= EXERCISE BRIEF =
Wherever the word "etapu" turns up in a line of the entries, copy that line.

(Transcribed page contents)
Start of Block
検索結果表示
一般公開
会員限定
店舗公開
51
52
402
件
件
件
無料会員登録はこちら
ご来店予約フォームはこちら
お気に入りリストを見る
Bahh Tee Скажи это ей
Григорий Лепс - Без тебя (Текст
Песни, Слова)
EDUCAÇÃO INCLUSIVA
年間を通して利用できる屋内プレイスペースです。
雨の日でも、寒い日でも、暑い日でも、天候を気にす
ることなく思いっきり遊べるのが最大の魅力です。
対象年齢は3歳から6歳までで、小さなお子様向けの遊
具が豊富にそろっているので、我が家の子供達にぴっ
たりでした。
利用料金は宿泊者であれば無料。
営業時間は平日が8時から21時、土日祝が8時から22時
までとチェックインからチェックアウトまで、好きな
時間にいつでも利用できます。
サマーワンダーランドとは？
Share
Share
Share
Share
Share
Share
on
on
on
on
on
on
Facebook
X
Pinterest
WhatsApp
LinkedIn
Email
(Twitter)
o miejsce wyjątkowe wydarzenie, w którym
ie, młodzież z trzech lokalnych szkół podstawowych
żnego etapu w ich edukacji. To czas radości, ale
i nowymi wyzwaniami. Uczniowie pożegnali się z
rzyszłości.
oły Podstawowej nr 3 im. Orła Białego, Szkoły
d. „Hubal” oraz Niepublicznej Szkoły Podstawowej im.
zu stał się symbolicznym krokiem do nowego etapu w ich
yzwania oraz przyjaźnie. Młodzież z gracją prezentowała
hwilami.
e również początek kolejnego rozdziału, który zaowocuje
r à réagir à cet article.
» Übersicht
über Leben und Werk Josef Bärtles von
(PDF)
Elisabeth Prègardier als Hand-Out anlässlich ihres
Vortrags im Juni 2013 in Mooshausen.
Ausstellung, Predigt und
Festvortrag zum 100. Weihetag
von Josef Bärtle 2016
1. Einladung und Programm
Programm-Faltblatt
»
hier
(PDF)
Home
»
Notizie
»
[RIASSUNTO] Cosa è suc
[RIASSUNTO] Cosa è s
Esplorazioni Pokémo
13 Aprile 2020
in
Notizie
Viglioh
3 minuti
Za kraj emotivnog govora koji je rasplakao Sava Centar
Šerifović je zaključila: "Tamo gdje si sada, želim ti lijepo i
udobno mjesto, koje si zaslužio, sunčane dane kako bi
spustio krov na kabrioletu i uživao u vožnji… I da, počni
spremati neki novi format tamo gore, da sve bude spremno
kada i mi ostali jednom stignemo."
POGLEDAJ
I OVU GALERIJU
End of Block
= EXERCISE RESULT =
żnego etapu w ich edukacji. To czas radości, ale
zu stał się symbolicznym krokiem do nowego etapu w ich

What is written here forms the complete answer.